A 40 Gbps QDR Infiniband “experiment network”–each node has one connection to this network, which is implemented using a large Mellanox chassis switch with full bisection bandwidth.
Phase two added 18 Dell C6420 chassis each with four dual-socket Skylake-based servers. Each of the 72 servers has 32 cores for a total of 2304 cores.
c6420 |
| 72 nodes (Intel Skylake, 32 core, 2 disk) |
CPU |
| Two Sixteen-core Intel Xeon Gold 6142 CPUs at 2.6 GHz |
RAM |
| 384GB ECC DDR4-2666 Memory |
Disk |
| Two Seagate 1TB 7200 RPM 6G SATA HDs |
NIC |
| Dual-port Intel X710 10Gbe NIC |
Each server is connected via a 1Gbps control link (Dell D3048 switches) and a 10Gbps experimental link (Dell S5048 switches).
These Phase II machines do not include Infiniband.
11.4 Apt Cluster
The main Apt cluster is housed in the University of Utah’s Downtown Data Center in Salt Lake City, Utah. It contains two classes of nodes:
r320 |
| 128 nodes (Sandy Bridge, 8 cores) |
CPU |
| 1x Xeon E5-2450 processor (8 cores, 2.1Ghz) |
RAM |
| 16GB Memory (4 x 2GB RDIMMs, 1.6Ghz) |
Disks |
| 4 x 500GB 7.2K SATA Drives (RAID5) |
NIC |
| 1GbE Dual port embedded NIC (Broadcom) |
NIC |
| 1 x Mellanox MX354A Dual port FDR CX3 adapter w/1 x QSA adapter |
c6220 |
| 64 nodes (Ivy Bridge, 16 cores) |
CPU |
| 2 x Xeon E5-2650v2 processors (8 cores each, 2.6Ghz) |
RAM |
| 64GB Memory (8 x 8GB DDR-3 RDIMMs, 1.86Ghz) |
Disks |
| 2 x 1TB SATA 3.5” 7.2K rpm hard drives |
NIC |
| 4 x 1GbE embedded Ethernet Ports (Broadcom) |
NIC |
| 1 x Intel X520 PCIe Dual port 10Gb Ethernet NIC |
NIC |
| 1 x Mellanox FDR CX3 Single port mezz card |
All nodes are connected to three networks with one interface each:
A 1 Gbps Ethernet “control network”—
this network is used for remote access, experiment management, etc., and is connected to the public Internet. When you log in to nodes in your experiment using ssh, this is the network you are using. You should not use this network as part of the experiments you run in Apt. A “flexible fabric” that can run up to 56 Gbps and runs either FDR Infiniband or Ethernet. This fabric uses NICs and switches with Mellanox’s VPI technology. This means that we can, on demand, configure each port to be either FDR Inifiniband or 40 Gbps (or even non-standard 56 Gbps) Ethernet. This fabric consists of seven edge switches (Mellanox SX6036G) with 28 connected nodes each. There are two core switches (also SX6036G), and each edge switch connects to both cores with a 3.5:1 blocking factor. This fabric is ideal if you need very low latency, Infiniband, or a few, high-bandwidth Ethernet links.

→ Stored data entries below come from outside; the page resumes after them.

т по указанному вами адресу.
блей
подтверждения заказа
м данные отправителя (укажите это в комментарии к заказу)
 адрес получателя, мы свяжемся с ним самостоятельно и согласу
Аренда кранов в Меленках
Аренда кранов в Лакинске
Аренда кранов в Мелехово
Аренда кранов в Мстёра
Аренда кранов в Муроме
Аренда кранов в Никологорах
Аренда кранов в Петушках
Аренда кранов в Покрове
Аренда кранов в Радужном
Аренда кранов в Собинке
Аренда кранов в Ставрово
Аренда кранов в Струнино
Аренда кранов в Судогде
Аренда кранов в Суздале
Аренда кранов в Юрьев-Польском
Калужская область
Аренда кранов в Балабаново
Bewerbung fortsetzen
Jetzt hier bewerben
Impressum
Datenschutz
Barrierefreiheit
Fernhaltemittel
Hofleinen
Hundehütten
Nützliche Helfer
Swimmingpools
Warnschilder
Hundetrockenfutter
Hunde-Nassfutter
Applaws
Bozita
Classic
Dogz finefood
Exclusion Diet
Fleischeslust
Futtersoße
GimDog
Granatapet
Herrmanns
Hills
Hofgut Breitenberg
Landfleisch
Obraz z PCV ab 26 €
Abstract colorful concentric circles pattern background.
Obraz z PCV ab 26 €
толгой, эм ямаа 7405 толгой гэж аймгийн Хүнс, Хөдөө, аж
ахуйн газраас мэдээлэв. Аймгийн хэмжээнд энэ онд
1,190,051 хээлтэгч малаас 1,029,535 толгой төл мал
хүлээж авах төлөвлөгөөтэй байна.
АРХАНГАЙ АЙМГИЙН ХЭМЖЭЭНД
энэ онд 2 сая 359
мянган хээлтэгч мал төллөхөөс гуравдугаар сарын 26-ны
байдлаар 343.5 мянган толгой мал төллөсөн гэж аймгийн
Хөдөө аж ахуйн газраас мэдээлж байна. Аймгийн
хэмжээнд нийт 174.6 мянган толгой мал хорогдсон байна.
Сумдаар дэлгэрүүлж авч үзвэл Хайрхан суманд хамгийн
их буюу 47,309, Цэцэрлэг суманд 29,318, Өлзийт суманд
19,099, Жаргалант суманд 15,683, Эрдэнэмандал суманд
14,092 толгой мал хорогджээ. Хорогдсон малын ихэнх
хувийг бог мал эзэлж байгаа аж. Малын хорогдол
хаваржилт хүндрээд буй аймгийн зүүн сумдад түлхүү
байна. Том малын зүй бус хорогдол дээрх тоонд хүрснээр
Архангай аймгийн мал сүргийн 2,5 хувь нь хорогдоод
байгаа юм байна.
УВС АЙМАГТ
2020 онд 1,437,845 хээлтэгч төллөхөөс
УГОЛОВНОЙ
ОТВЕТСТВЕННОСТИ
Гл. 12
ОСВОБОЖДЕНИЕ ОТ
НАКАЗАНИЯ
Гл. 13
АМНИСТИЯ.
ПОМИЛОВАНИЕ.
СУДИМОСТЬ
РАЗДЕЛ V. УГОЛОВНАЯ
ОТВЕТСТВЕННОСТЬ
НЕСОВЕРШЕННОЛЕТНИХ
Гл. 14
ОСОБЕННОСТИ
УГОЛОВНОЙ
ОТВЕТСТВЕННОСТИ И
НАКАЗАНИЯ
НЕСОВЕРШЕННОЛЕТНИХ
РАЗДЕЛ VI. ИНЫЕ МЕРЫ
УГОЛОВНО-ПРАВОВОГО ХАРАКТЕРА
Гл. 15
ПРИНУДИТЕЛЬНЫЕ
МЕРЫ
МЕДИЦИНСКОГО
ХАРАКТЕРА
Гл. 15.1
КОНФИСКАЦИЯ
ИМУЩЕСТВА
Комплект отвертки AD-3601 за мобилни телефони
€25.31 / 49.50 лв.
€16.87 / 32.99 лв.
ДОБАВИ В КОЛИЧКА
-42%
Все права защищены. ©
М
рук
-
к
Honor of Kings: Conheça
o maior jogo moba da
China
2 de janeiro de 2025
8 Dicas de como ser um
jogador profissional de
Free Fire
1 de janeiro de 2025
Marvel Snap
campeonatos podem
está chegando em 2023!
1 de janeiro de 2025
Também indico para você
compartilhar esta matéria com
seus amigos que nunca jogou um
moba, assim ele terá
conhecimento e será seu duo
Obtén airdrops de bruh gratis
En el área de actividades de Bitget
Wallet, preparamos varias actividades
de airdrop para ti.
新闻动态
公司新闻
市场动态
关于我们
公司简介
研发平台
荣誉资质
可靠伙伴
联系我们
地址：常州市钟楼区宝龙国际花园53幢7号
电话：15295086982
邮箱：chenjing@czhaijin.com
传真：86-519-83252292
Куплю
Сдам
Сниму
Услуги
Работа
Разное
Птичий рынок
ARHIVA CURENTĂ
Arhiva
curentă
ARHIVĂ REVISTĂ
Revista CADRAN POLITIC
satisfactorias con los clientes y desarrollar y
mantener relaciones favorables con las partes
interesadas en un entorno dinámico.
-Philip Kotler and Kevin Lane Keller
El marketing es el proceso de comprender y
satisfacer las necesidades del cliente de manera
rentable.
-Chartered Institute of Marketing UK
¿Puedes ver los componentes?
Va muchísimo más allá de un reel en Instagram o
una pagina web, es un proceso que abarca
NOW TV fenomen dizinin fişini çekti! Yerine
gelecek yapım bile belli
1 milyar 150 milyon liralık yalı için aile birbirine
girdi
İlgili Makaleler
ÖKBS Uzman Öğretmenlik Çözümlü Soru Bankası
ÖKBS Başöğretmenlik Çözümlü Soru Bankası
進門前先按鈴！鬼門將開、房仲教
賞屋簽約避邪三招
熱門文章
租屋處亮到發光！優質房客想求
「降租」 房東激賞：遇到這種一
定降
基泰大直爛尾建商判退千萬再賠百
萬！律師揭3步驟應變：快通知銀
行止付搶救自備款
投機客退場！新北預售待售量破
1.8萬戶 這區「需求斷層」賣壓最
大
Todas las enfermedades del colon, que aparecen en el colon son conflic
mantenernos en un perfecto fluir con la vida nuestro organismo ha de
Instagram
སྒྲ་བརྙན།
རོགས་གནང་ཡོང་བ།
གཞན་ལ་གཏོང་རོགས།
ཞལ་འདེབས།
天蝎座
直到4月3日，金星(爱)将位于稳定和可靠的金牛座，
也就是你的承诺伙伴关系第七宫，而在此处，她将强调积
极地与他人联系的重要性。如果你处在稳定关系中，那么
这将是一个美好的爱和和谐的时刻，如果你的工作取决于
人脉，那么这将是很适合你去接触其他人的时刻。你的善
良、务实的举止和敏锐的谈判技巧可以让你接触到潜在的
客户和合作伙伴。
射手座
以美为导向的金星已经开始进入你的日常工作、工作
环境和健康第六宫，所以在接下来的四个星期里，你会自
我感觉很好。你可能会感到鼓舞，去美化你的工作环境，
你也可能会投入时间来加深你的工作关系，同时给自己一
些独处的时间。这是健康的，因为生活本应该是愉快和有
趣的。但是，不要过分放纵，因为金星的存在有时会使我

A 10 Gbps Ethernet “commodity fabric”. One the r320 nodes, a port on the Mellanox NIC (permanently set to Ethernet mode) is used to connect to this fabric; on the c6220 nodes, a dedicated Intel 10 Gbps NIC is used. This fabric is built from two Dell Z9000 switches, each of which has 96 nodes connected to it. It is idea for creating large LANs: each of the two switches has full bisection bandwidth for its 96 ports, and there is a 3.5:1 blocking factor between the two switches.
11.5 IG-DDC Cluster
This cluster is not owned by CloudLab, but is federated and available to CloudLab users.
This small cluster is an InstaGENI Rack housed in the University of Utah’s Downtown Data Center. It has nodes of only a single type:
dl360 |
| 33 nodes (Sandy Bridge, 16 cores) |
CPU |
| 2x Xeon E5-2450 processors (8 cores each, 2.1Ghz) |
RAM |
| 48GB Memory (6 x 8GB RDIMMs, 1.6Ghz) |
Disk |
| 1 x 1TB 7.2K SATA Drive |
NIC |
| 1GbE 4-port embedded NIC |
It has two network fabrics:
A 1 Gbps “control network”. This is used for remote access, and should not be used for experiments.
A 1 Gbps “experiment network”. Each node has three interfaces on this network, which is built from a single HP Procurve 5406 switch. OpenFlow is available on this network.